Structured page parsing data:

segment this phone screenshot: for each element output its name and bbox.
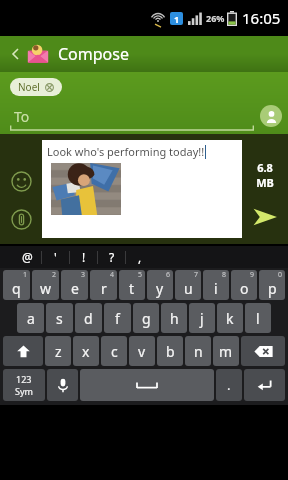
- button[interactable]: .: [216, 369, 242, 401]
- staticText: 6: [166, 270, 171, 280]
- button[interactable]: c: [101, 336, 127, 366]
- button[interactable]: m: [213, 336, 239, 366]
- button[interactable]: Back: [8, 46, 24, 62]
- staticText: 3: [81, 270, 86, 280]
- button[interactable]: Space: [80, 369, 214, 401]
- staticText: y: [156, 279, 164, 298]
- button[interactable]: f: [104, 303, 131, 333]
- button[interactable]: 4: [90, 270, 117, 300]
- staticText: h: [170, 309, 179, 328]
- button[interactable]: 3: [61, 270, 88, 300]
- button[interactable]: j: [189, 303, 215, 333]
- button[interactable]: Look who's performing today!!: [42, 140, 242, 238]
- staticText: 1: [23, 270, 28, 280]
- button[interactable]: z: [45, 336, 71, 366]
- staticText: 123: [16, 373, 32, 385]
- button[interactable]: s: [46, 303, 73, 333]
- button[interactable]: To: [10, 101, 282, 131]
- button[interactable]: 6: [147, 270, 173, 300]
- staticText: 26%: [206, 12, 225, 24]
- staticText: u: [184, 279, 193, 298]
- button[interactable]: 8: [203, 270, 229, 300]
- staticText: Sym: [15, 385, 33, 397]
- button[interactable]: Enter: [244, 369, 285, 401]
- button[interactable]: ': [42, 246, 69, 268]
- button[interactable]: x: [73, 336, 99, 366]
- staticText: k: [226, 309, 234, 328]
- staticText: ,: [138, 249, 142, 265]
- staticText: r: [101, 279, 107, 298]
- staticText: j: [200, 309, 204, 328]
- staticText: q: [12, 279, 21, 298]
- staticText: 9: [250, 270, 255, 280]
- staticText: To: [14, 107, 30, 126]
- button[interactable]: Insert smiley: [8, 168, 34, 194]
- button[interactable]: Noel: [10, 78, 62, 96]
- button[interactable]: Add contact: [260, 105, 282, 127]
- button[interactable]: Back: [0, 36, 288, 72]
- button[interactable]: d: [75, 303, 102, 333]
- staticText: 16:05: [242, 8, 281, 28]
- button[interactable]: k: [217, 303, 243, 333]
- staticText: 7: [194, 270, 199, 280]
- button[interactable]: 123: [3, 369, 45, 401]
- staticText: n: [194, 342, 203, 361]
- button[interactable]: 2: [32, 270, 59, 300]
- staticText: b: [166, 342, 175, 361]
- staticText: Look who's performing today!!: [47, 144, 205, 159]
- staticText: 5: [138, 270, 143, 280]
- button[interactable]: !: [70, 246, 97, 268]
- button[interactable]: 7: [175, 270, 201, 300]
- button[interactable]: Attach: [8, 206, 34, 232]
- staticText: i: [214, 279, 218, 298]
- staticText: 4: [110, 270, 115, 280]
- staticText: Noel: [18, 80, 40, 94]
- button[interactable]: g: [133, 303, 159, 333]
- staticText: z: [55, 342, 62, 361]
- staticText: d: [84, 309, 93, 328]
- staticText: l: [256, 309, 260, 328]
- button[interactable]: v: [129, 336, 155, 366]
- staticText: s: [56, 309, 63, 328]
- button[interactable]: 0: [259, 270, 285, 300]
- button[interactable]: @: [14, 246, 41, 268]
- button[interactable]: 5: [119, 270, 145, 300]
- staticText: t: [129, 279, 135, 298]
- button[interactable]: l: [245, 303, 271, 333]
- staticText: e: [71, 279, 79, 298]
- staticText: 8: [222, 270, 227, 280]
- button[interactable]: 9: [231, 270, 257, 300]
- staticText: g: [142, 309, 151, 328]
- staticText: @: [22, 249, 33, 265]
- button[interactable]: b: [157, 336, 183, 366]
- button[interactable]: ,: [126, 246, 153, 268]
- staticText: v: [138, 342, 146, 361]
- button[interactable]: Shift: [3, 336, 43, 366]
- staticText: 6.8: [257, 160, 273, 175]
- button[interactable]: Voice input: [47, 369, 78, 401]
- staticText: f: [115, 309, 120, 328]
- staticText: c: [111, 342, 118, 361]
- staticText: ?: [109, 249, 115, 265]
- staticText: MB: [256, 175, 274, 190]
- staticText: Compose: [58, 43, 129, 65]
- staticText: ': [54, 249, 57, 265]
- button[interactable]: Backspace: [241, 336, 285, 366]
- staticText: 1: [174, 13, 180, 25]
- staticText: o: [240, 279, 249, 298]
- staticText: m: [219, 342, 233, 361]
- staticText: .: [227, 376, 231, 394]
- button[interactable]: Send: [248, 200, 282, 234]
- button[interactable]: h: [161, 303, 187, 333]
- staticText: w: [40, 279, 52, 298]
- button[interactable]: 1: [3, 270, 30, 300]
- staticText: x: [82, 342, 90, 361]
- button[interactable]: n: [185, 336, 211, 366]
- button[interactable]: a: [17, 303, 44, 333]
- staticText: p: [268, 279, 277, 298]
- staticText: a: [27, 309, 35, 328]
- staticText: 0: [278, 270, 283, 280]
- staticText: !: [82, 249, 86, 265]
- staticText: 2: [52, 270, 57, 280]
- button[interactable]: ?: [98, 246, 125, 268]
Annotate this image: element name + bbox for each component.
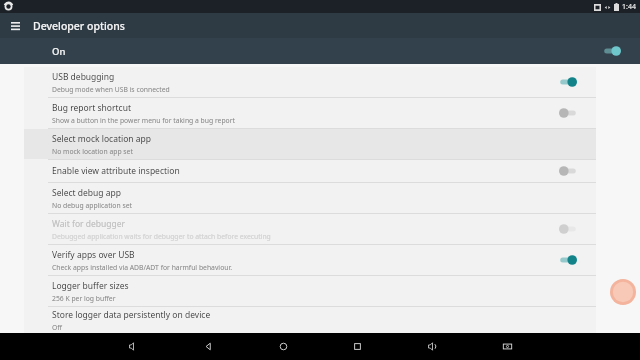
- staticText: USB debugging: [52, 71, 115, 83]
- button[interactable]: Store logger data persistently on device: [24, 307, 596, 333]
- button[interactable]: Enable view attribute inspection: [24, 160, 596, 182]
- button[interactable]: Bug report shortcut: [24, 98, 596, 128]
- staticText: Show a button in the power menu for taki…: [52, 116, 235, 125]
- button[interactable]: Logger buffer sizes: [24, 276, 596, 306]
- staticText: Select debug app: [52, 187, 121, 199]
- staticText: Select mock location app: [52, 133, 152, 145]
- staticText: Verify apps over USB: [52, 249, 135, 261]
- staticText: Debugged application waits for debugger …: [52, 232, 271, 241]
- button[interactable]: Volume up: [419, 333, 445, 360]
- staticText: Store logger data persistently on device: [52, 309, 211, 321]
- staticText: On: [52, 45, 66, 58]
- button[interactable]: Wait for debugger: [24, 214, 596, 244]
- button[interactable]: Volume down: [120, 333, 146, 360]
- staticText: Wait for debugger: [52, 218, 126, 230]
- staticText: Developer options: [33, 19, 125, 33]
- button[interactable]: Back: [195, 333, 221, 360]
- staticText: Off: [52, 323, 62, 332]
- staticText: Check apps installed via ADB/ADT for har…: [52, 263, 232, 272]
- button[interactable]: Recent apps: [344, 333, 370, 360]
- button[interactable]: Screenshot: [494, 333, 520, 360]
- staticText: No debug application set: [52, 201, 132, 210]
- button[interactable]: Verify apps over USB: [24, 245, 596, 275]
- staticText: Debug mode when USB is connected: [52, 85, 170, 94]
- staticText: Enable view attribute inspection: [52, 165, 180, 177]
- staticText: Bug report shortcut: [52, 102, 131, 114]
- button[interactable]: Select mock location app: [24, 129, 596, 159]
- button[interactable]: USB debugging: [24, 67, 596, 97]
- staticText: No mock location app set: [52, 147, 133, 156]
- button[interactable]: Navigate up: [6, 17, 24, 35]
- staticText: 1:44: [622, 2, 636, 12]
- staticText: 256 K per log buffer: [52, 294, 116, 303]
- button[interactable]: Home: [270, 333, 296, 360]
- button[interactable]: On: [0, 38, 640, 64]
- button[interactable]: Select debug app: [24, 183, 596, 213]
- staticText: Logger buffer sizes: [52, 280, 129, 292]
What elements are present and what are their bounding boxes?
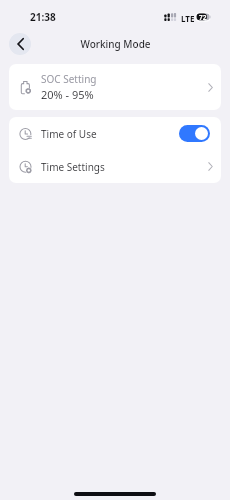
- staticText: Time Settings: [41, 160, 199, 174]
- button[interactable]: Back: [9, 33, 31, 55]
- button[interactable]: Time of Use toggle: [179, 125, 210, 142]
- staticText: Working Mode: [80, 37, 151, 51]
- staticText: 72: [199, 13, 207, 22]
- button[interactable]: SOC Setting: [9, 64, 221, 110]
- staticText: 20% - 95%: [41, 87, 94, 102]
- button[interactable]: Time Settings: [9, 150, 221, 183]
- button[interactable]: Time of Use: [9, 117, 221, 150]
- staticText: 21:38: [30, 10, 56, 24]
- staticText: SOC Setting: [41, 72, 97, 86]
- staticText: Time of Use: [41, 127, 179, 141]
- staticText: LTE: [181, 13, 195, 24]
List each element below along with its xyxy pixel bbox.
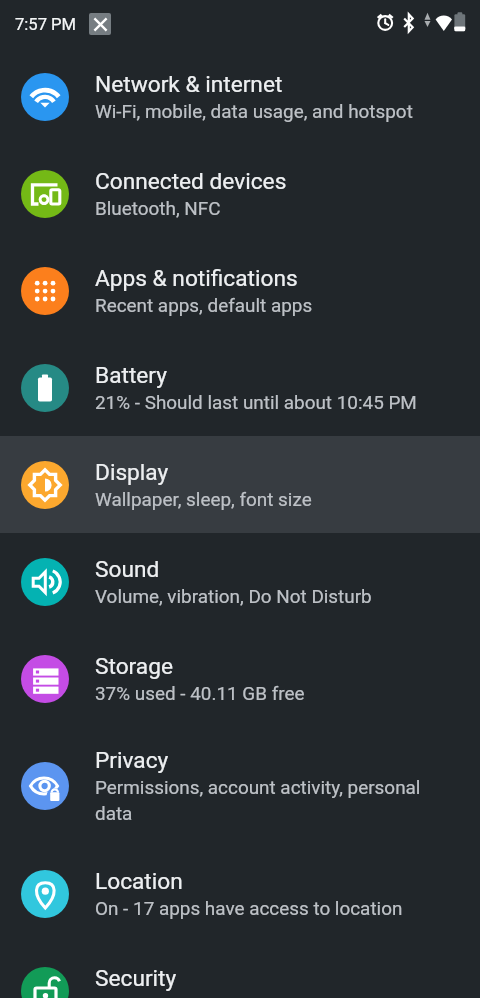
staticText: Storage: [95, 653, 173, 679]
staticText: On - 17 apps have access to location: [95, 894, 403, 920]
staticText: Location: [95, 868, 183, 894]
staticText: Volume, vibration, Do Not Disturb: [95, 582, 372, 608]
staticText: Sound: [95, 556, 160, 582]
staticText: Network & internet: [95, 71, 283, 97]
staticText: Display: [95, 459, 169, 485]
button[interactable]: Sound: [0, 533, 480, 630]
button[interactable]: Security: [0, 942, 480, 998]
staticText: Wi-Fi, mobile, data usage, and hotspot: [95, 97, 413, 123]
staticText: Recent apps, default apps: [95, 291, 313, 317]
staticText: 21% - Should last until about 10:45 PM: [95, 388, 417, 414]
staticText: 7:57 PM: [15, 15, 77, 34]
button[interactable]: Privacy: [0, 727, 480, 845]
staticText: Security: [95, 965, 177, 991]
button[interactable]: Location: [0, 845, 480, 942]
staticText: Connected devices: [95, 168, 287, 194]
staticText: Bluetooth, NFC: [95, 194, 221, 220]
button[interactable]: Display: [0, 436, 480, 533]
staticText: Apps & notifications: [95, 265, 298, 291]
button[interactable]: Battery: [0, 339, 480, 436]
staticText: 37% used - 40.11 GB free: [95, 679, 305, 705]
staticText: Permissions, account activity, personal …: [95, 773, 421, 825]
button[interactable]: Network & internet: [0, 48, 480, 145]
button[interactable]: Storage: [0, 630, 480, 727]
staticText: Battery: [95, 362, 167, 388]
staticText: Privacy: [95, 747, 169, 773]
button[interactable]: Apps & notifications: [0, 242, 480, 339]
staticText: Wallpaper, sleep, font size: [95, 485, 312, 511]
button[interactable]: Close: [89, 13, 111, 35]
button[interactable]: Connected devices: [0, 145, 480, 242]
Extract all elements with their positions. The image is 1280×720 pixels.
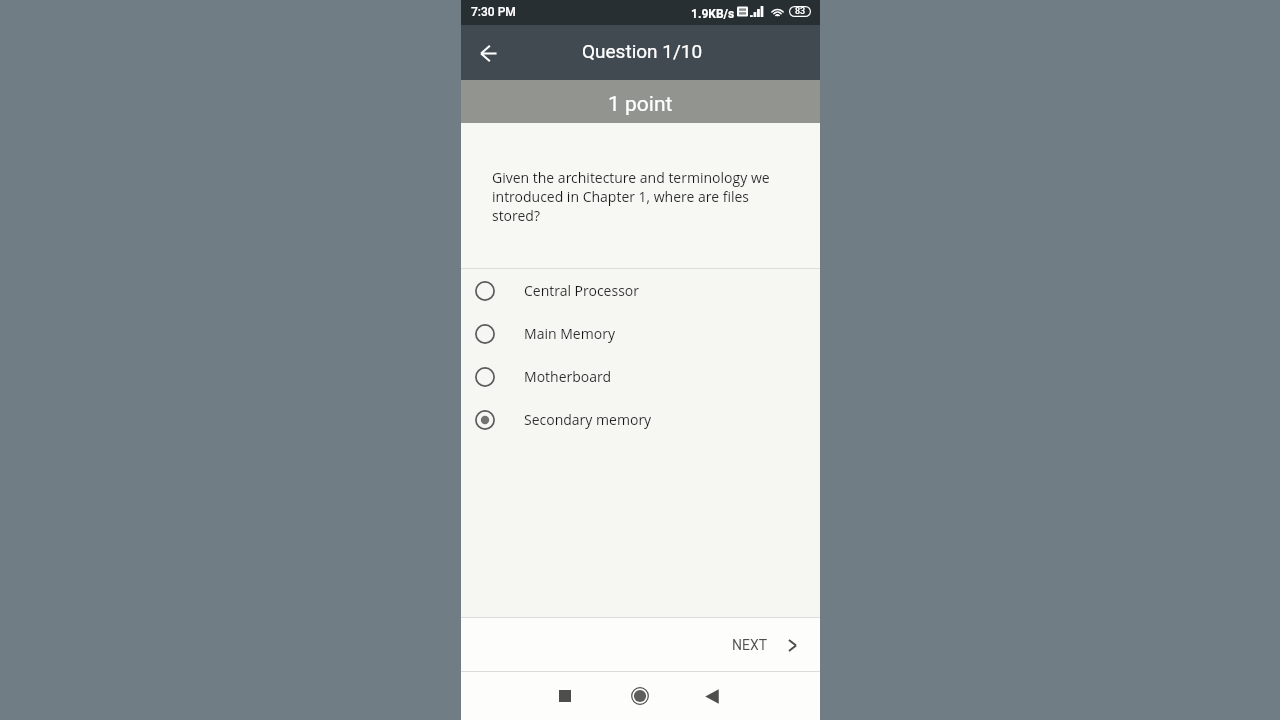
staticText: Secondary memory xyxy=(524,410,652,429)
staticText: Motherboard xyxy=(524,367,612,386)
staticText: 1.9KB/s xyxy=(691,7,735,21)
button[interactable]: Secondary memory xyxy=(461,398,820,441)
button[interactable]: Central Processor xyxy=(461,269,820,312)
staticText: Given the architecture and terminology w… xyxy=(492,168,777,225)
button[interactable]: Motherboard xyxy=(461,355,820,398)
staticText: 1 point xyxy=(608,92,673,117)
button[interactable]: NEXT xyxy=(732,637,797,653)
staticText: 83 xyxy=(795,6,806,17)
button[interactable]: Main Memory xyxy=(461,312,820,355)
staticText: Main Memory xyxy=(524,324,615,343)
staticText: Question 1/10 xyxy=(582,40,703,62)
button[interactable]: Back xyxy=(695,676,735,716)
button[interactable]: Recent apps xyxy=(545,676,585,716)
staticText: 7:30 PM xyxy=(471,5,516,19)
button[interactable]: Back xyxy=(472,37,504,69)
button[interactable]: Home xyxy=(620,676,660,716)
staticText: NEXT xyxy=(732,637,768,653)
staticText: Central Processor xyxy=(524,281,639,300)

__YOUR INSTRUCTIONS__
The lines to return run from the line containing "Extract all elements" through the last line of the records. Give them exactly, omitting pictures.

__TASK SOLUTION__
Extract all elements with their positions. The image is 1280×720 pixels.
staticText: Secondary memory xyxy=(524,410,652,429)
staticText: Motherboard xyxy=(524,367,612,386)
staticText: 1.9KB/s xyxy=(691,7,735,21)
button[interactable]: Secondary memory xyxy=(461,398,820,441)
button[interactable]: Central Processor xyxy=(461,269,820,312)
staticText: Given the architecture and terminology w… xyxy=(492,168,777,225)
button[interactable]: Motherboard xyxy=(461,355,820,398)
staticText: 1 point xyxy=(608,92,673,117)
button[interactable]: NEXT xyxy=(732,637,797,653)
staticText: 83 xyxy=(795,6,806,17)
button[interactable]: Main Memory xyxy=(461,312,820,355)
staticText: Main Memory xyxy=(524,324,615,343)
staticText: Question 1/10 xyxy=(582,40,703,62)
button[interactable]: Back xyxy=(695,676,735,716)
button[interactable]: Recent apps xyxy=(545,676,585,716)
staticText: 7:30 PM xyxy=(471,5,516,19)
button[interactable]: Back xyxy=(472,37,504,69)
button[interactable]: Home xyxy=(620,676,660,716)
staticText: NEXT xyxy=(732,637,768,653)
staticText: Central Processor xyxy=(524,281,639,300)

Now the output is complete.